__Exercise goal__.
Below are records with pictures; copy word for word only the lines between the line with "What Happens in the Court After a Driving" and the line with "Ladbrokes mobile casin", inclusive, and drop the pictures.

------ Source material ------

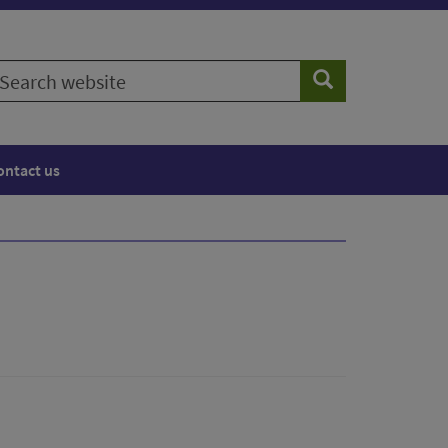
earch
Search
ebsite
ontact us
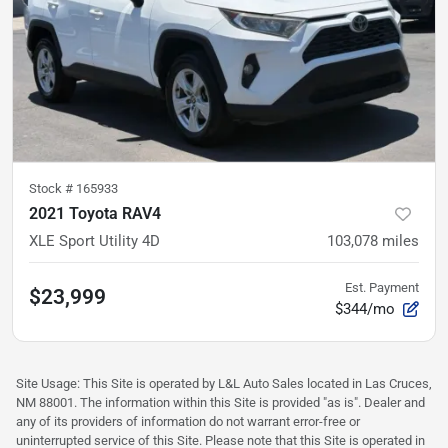
Stock #
165933
2021 Toyota RAV4
XLE Sport Utility 4D
103,078
miles
Est. Payment
$23,999
$344/mo
Site Usage: This Site is operated by L&L Auto Sales located in Las Cruces,
NM 88001. The information within this Site is provided "as is". Dealer and
any of its providers of information do not warrant error-free or
uninterrupted service of this Site. Please note that this Site is operated in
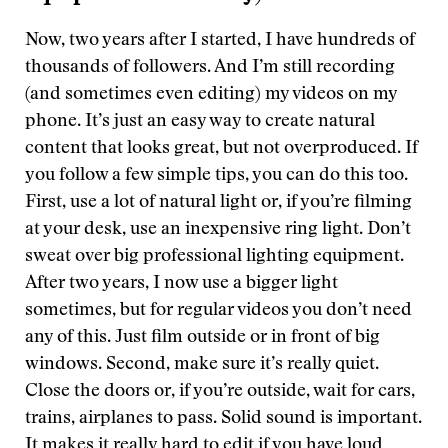
Now, two years after I started, I have hundreds of
thousands of followers. And I’m still recording
(and sometimes even editing) my videos on my
phone. It’s just an easy way to create natural
content that looks great, but not overproduced. If
you follow a few simple tips, you can do this too.
First, use a lot of natural light or, if you’re filming
at your desk, use an inexpensive ring light. Don’t
sweat over big professional lighting equipment.
After two years, I now use a bigger light
sometimes, but for regular videos you don’t need
any of this. Just film outside or in front of big
windows. Second, make sure it’s really quiet.
Close the doors or, if you’re outside, wait for cars,
trains, airplanes to pass. Solid sound is important.
It makes it really hard to edit if you have loud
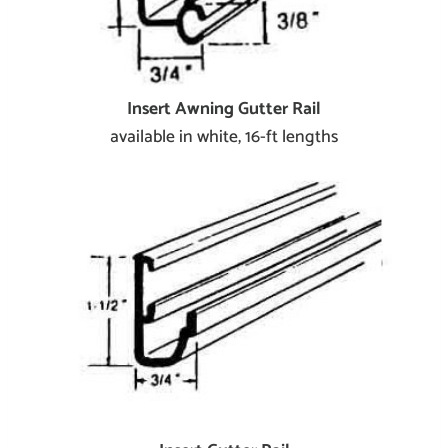
Insert Awning Gutter Rail
available in white, 16-ft lengths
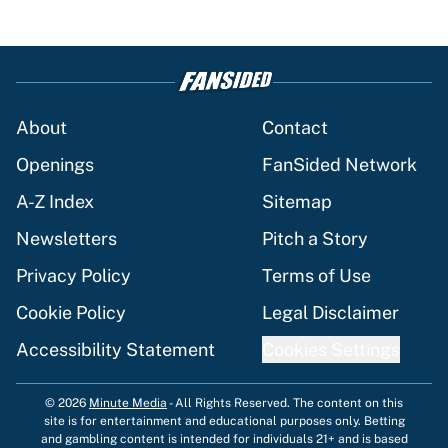
About
Contact
Openings
FanSided Network
A-Z Index
Sitemap
Newsletters
Pitch a Story
Privacy Policy
Terms of Use
Cookie Policy
Legal Disclaimer
Accessibility Statement
Cookies Settings
© 2026
Minute Media
-
All Rights Reserved. The content on this
site is for entertainment and educational purposes only. Betting
and gambling content is intended for individuals 21+ and is based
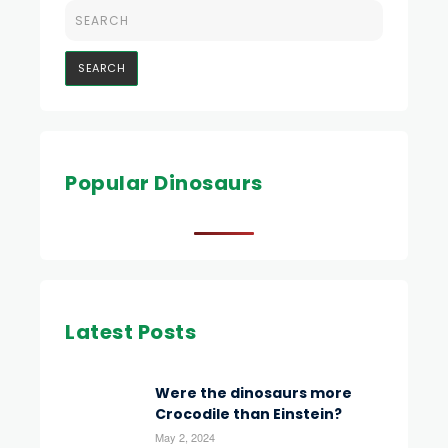
Popular Dinosaurs
Latest Posts
Were the dinosaurs more
Crocodile than Einstein?
May 2, 2024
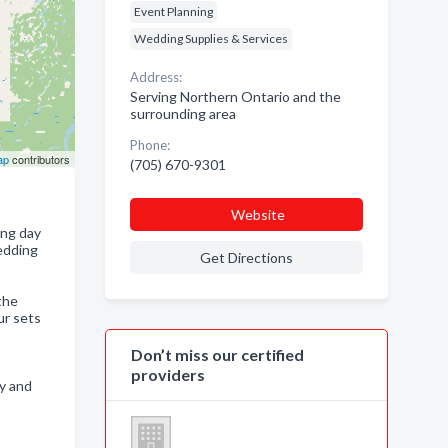
Event Planning
Wedding Supplies & Services
Address:
Serving Northern Ontario and the
surrounding area
Phone:
ap
contributors
(705) 670-9301
Website
ing day
wedding
Get Directions
the
ur sets
Don’t miss our certified
providers
ry and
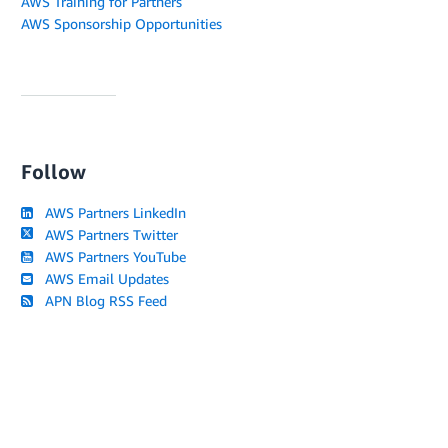
AWS Training for Partners
AWS Sponsorship Opportunities
Follow
AWS Partners LinkedIn
AWS Partners Twitter
AWS Partners YouTube
AWS Email Updates
APN Blog RSS Feed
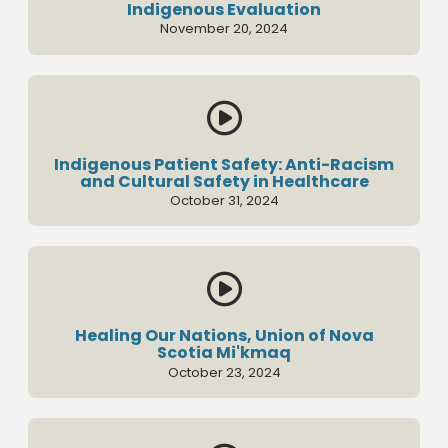
Indigenous Evaluation
November 20, 2024

Indigenous Patient Safety: Anti-Racism
and Cultural Safety in Healthcare
October 31, 2024

Healing Our Nations, Union of Nova
Scotia Mi'kmaq
October 23, 2024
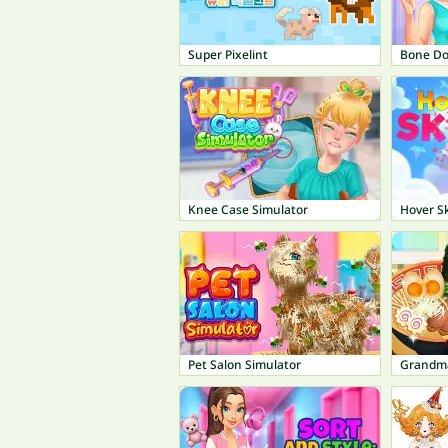
Super Pixelint
Bone Do
Knee Case Simulator
Hover Sk
Pet Salon Simulator
Grandm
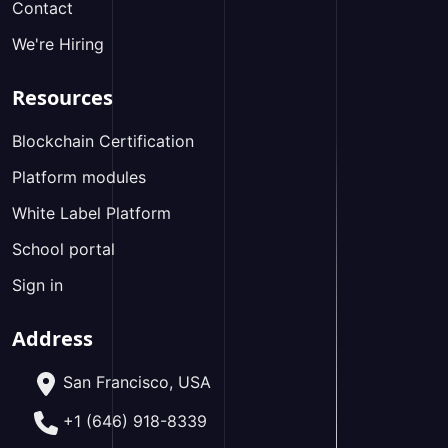
Contact
We're Hiring
Resources
Blockchain Certification
Platform modules
White Label Platform
School portal
Sign in
Address
San Francisco, USA
+1 (646) 918-8339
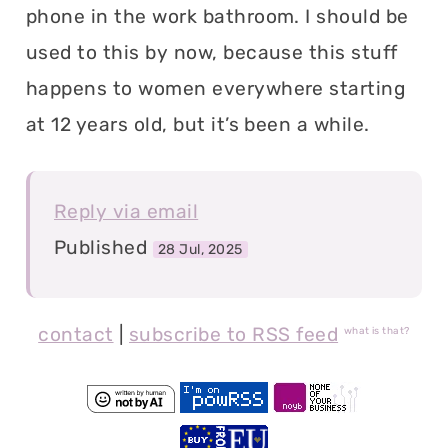
phone in the work bathroom. I should be
used to this by now, because this stuff
happens to women everywhere starting
at 12 years old, but it’s been a while.
Reply via email
Published
28 Jul, 2025
contact
|
subscribe to RSS feed
what is that?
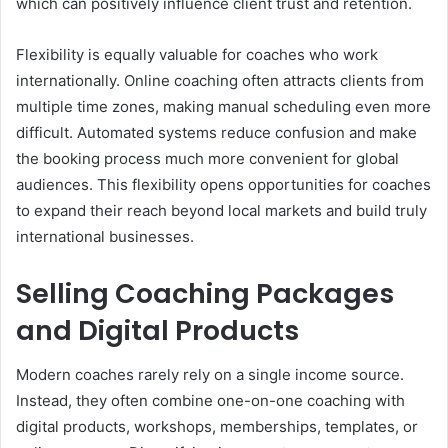
which can positively influence client trust and retention.
Flexibility is equally valuable for coaches who work
internationally. Online coaching often attracts clients from
multiple time zones, making manual scheduling even more
difficult. Automated systems reduce confusion and make
the booking process much more convenient for global
audiences. This flexibility opens opportunities for coaches
to expand their reach beyond local markets and build truly
international businesses.
Selling Coaching Packages
and Digital Products
Modern coaches rarely rely on a single income source.
Instead, they often combine one-on-one coaching with
digital products, workshops, memberships, templates, or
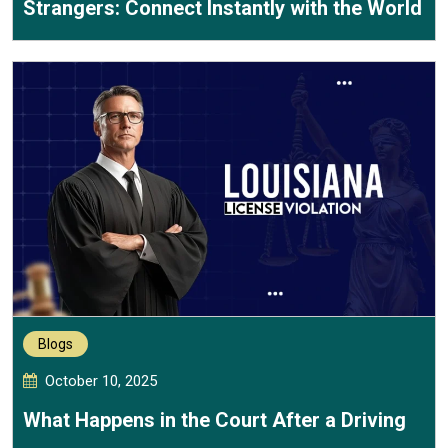
Strangers: Connect Instantly with the World
Blogs
October 10, 2025
What Happens in the Court After a Driving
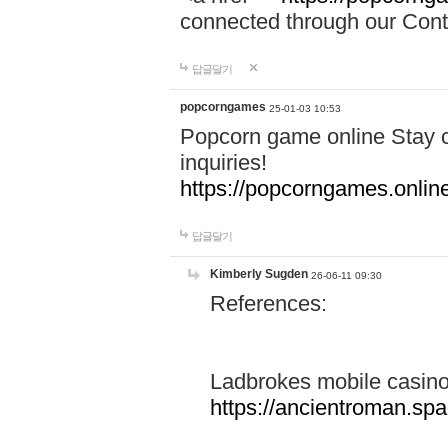
connected through our Conta
답글달기
popcorngames
25-01-03 10:53
Popcorn game online Stay c
inquiries!
https://popcorngames.onlin
답글달기
Kimberly Sugden
26-06-11 09:30
References:
Ladbrokes mobile casin
https://ancientroman.sp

------

__Task output__.
What Happens in the Court After a Driving
connected through our Conta
답글달기
popcorngames
25-01-03 10:53
Popcorn game online Stay c
inquiries!
https://popcorngames.onlin
답글달기
Kimberly Sugden
26-06-11 09:30
References:
Ladbrokes mobile casin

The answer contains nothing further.